Dio media vuelta y atravesó corriendo el patio desierto del colegio. «Pobre crío —pensé mientras observaba el movimiento de sus piernecitas a todo correr para llegar a la puerta—. No hay nada peor que llegar tarde al colegio; cuando ya todos están en clase y el himno nacional suena a un volumen ensordecedor por los pasillos. Y encima sin merienda.»

Tiré la bolsa de plástico al asiento de al lado y suspiré. ¡Otro fin de semana de custodia con final decepcionante! Había fracasado estrepitosamente como marido. Y ahora, al parecer, iba a fracasar con el mismo estrépito como padre separado. Desde el momento en que recogía a Adam era capaz de defraudarlo de mil maneras. Pese al hecho de que, durante la semana, la ausencia de Adam me dolía como un miembro amputado, llegaba tarde a recogerlo todos los viernes sin excepción. La promesa del momento especial de pizza y una película quedaba rota por el bocadillo de atún que Annisha tenía que dar a Adam cuando había llegado la hora de cenar y yo no me había presentado. Y luego estaba lo de mi teléfono, que sonaba de forma incesante, como si sufriera un ataque grave de hipo. Sonaba durante la película, y cuando estaba arropando a Adam. Sonaba durante el desayuno de crepes ligeramente quemadas y mientras paseábamos por el parque. Sonaba mientras comprábamos hamburguesas para llevar, y durante todo el rato en que le contaba el cuento. Por supuesto que el timbre del teléfono no era el verdadero problema. El verdadero problema era que yo no paraba de responder. Consultaba los mensajes; enviaba respuestas; hablaba por teléfono. Y, con cada interrupción, Adam se quedaba cada vez más callado, se mostraba un poco más distante. Me partía el corazón, pero, aun así, la idea de no contestar al móvil, de apagarlo, hacía que me sudaran las palmas de las manos.

Mientras me dirigía al trabajo a toda velocidad, le daba vueltas al fin de semana estropeado que había pasado con Adam. Cuando Annisha había anunciado que quería la separación legal, fue como si un camión me hubiera arrollado. Llevaba años quejándose de que no pasaba tiempo ni con ella ni con Adam; de que estaba demasiado obsesionado con el trabajo, demasiado ocupado con mi propia vida como para formar parte de la de ellos.

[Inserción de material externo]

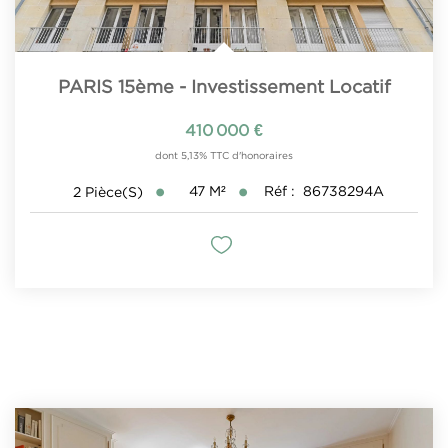
PARIS 15ème - Investissement Locatif
410 000 €
dont 5,13% TTC d'honoraires
47
M²
Réf :
86738294A
2
Pièce(s)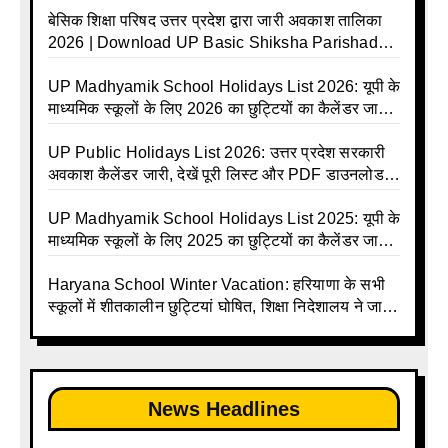
बेसिक शिक्षा परिषद उत्तर प्रदेश द्वारा जारी अवकाश तालिका
2026 | Download UP Basic Shiksha Parishad
Holiday List 2026 | Basic Avkash Talika 2026 |
Basic School Avkash Talika UP 2026 | UP Basic
UP Madhyamik School Holidays List 2026: यूपी के
Shiksha Parishad Avkash Talika 2026 | UP
माध्यमिक स्कूलों के लिए 2026 का छुट्टियों का कैलेंडर जारी |
Avkash Talika 2026 | UP School Holiday and
UPMSP | UP Madhyamik School Avkash Talika |
Calendar List 2026
UP Madhyamik Avkash Talika 2026 | UP
UP Public Holidays List 2026: उत्तर प्रदेश सरकारी
Madhyamik School avkash suchi | UP
अवकाश कैलेंडर जारी, देखें पूरी लिस्ट और PDF डाउनलोड
Madhyamik avkash suchi | UP Madhyamik
करें | Up Avkash Talika | up government avkash
Holiday Calendar | Madhyamik School Holidays
talika | Sarkari Avkash Talika | Up Holidays List |
UP Madhyamik School Holidays List 2025: यूपी के
List 2026
Holidays Calendar
माध्यमिक स्कूलों के लिए 2025 का छुट्टियों का कैलेंडर जारी |
UPMSP | UP Madhyamik School Avkash Talika |
Up Madhyamik Avkash Talika 2025 | UP
Haryana School Winter Vacation: हरियाणा के सभी
Madhyamik School avkash suchi | UP
स्कूलों में शीतकालीन छुट्टियां घोषित, शिक्षा निदेशालय ने जारी
Madhyamik avkash suchi| UP madhyamik
किए आदेश
holiday calendar | Madhyamik School Holidays
List 2025
News Headlines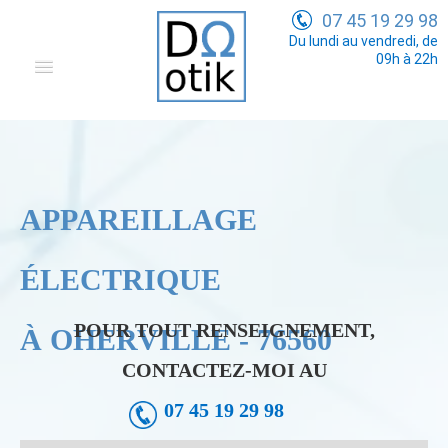
07 45 19 29 98
Du lundi au vendredi, de
09h à 22h
Domotique
Electricité Générale
Communication
APPAREILLAGE
Tarifs
ÉLECTRIQUE
POUR TOUT RENSEIGNEMENT,
À OHERVILLE - 76560
CONTACTEZ-MOI AU
07 45 19 29 98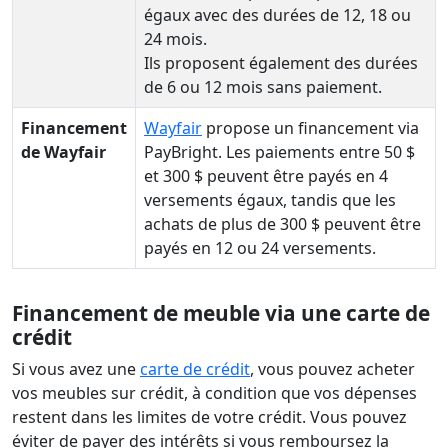
égaux avec des durées de 12, 18 ou
24 mois.
Ils proposent également des durées
de 6 ou 12 mois sans paiement.
Financement
Wayfair
propose un financement via
de Wayfair
PayBright. Les paiements entre 50 $
et 300 $ peuvent être payés en 4
versements égaux, tandis que les
achats de plus de 300 $ peuvent être
payés en 12 ou 24 versements.
Financement de meuble via une carte de
crédit
Si vous avez une
carte de crédit
, vous pouvez acheter
vos meubles sur crédit, à condition que vos dépenses
restent dans les limites de votre crédit. Vous pouvez
éviter de payer des intérêts si vous remboursez la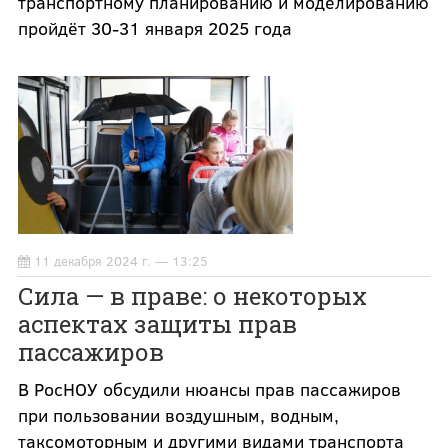
транспортному планированию и моделированию
пройдёт 30-31 января 2025 года
11 декабря 2024 г. — 13:25
Сила — в праве: о некоторых
аспектах защиты прав
пассажиров
В РосНОУ обсудили нюансы прав пассажиров
при пользовании воздушным, водным,
таксомоторным и другими видами транспорта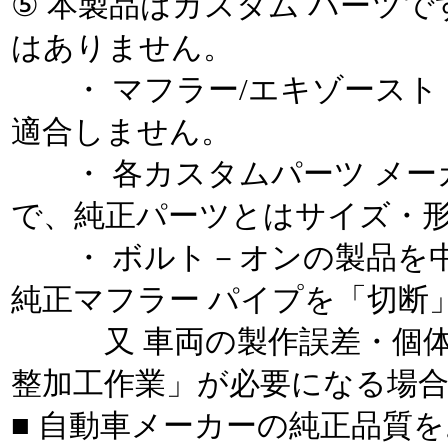
⑤ 本製品はカスタム パーツ
はありません。
・ マフラー/エキゾースト
適合しません。
・ 各カスタムパーツ メー
で、純正パーツとはサイズ・
・ ボルト－オンの製品を中
純正マフラー パイプを「切断
又 車両の製作誤差・個体
整加工作業」が必要になる場
■ 自動車メーカーの純正品質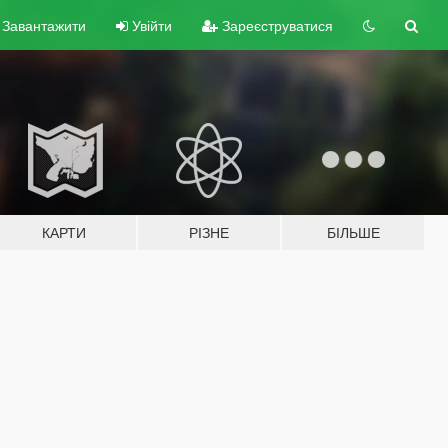
Завантажити
Увійти
Зареєструватися
КАРТИ
РІЗНЕ
БІЛЬШЕ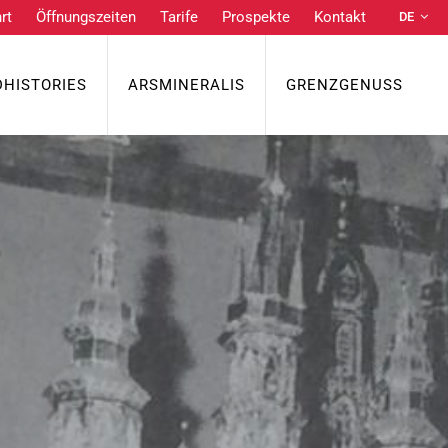
rt
Öffnungszeiten
Tarife
Prospekte
Kontakt
DE
NL
EN
DHISTORIES
ARSMINERALIS
GRENZGENUSS
FR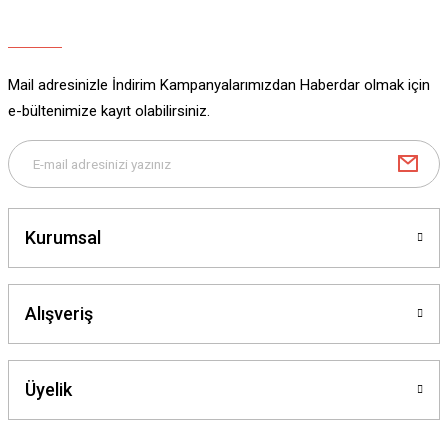
Ürün açıklamasında eksik bilgiler bulunuyor.
Ürün bilgilerinde hatalar bulunuyor.
Ürün fiyatı diğer sitelerden daha pahalı.
Mail adresinizle İndirim Kampanyalarımızdan Haberdar olmak için
Bu ürüne benzer farklı alternatifler olmalı.
e-bültenimize kayıt olabilirsiniz.
Gönder
Kurumsal
Alışveriş
Üyelik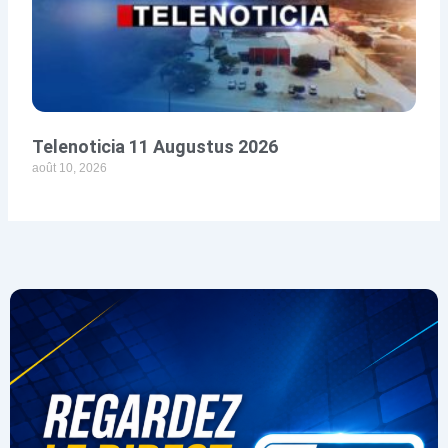
Telenoticia 11 Augustus 2026
août 10, 2026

—Pero —le reproché— ¿cómo va a arreglarse eso dejándome? Si quieres verme más, ¿por qué estás proponiendo verme menos?

Al fin y al cabo, ella había dicho que todavía me amaba. Me dijo que quería que tuviera una buena relación con mi hijo.

Sin embargo, cuando por fin me mudé a mi propio piso, me sentía apaleado y amargado. Había prometido intentar pasar más tiempo en casa. Incluso había puesto excusas para no asistir a un torneo de golf de la empresa y a una cena con un cliente. Pero Annisha dijo que eran modificaciones pequeñas, que en realidad no estaba dispuesto a enmendar mis errores. Cada vez que recordaba esas palabras, apretaba los dientes de rabia. ¿Es que Annisha no se daba cuenta de lo exigente que era mi trabajo? ¿No se daba cuenta de lo importante que era para mí seguir ascendiendo? Si no hubiera invertido tantas horas, no tendríamos nuestra gran casa, ni los coches, ni las maravillosas teles de pantalla gigante. Aunque, claro, reconozco que a Annisha le importaban un comino las teles.